What it is: A test performed on blood or saliva that determines if you or your partner carry genes for certain inherited diseases—many of which you might not even know you carry.
Why it matters: If both you and your partner carry the same gene for a condition (like cystic fibrosis or sickle cell disease), there’s a chance your baby could be born with the condition.
When it’s done: Before you try to become pregnant.
Next steps if you are both carriers: You may consider options like IVF with special testing (Preimplantation Genetic Testing), using donor eggs or sperm, or further testing during pregnancy.
What it is: A way to check the health of embryos before they are placed into the uterus during in vitro fertilization (IVF). Embryos can be tested in a highly-specialized genetics laboratory to determine which are the healthiest embryos and suitable for embryo transfer. There are three primary types of embryo testing: PGT-A, PGT-M, and PGT-SR.
How it works: Embryos are created through in vitro fertilization and are cultured in the embryology lab until they reach a size safe for biopsy. A few cells are carefully removed from the portion of the embryonic structure that will become the placenta. These cells are sent to a highly specialized laboratory for genetic analysis. The embryos remain frozen until the testing is completed, typically two to four weeks. Only healthy embryos are chosen for transfer.

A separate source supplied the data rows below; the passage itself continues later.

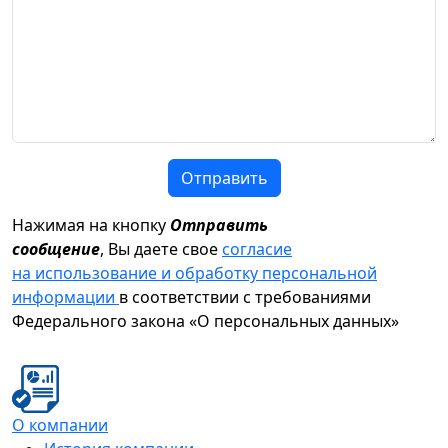
Отправить
Нажимая на кнопку
Отправить
сообщение
, Вы даете свое
согласие
на использование и обработку персональной
информации
в соответствии с требованиями
Федерального закона «О персональных данных»
О компании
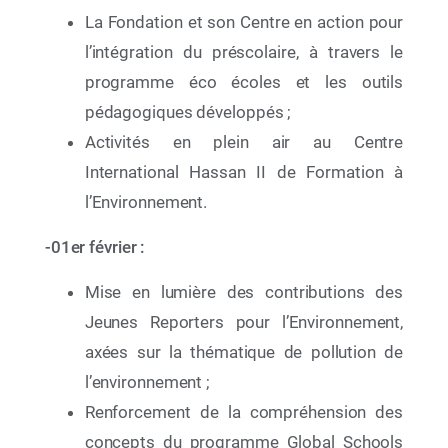
La Fondation et son Centre en action pour
l’intégration du préscolaire, à travers le
programme éco écoles et les outils
pédagogiques développés ;
Activités en plein air au Centre
International Hassan II de Formation à
l’Environnement.
12 Mai 2026
Exposition JRE à LAAYOUNE
-01
er
février :
Mise en lumière des contributions des
Jeunes Reporters pour l’Environnement,
axées sur la thématique de pollution de
l’environnement ;
Renforcement de la compréhension des
concepts du programme Global Schools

If you're already pregnant, there are tests that can be performed to check your baby’s genetic health: NIPT, CVS, and Amniocentesis.
NIPT (non-invasive prenatal testing): A simple blood test from the mother after 10 weeks of pregnancy. It checks for common chromosome conditions.

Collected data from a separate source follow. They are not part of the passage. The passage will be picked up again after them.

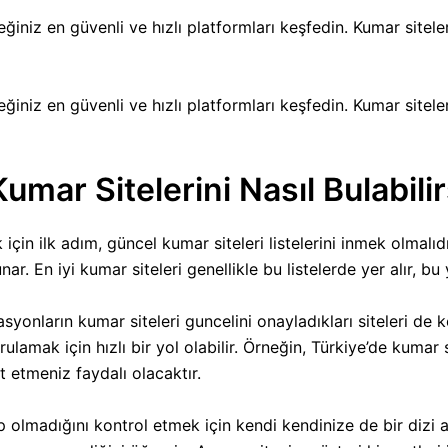
ğiniz en güvenli ve hızlı platformları keşfedin. Kumar siteler
ğiniz en güvenli ve hızlı platformları keşfedin. Kumar siteler
Kumar Sitelerini Nasıl Bulabili
için ilk adım, güncel kumar siteleri listelerini inmek olmalıdı
nar. En iyi kumar siteleri genellikle bu listelerde yer alır, 
syonların kumar siteleri guncelini onayladıkları siteleri de 
rulamak için hızlı bir yol olabilir. Örneğin, Türkiye’de kumar 
 etmeniz faydalı olacaktır.
p olmadığını kontrol etmek için kendi kendinize de bir dizi ad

CVS (chorionic villus sampling): A small sample of placental tissue, called chorionic villi, is taken usually between 10 to 13 weeks of pregnancy. Sampling can be done through the cervix or through the mother’s abdomen.
Amniocentesis: This is a more detailed test done later in pregnancy, usually between 15 to 20 weeks. A thin needle is inserted through the mother’s abdominal wall into the uterus. A small amount of amniotic fluid or placental tissue is removed for genetic analysis.
Genetic testing should always be a personal decision and choice. You and your partner decide what’s right for yourselves. When considering testing, it is advisable to consider a consultation with a genetic counselor who can help you understand test results and guide you through your options. Costs and insurance coverage for these procedures is extremely variable. Our financial counselor can help you navigate cost and coverage questions.
Genetic testing during fertility care gives you more information and more choices. Whether you're just starting to think about having a baby, already doing IVF, or are pregnant, these tests can help you make informed decisions for your future family.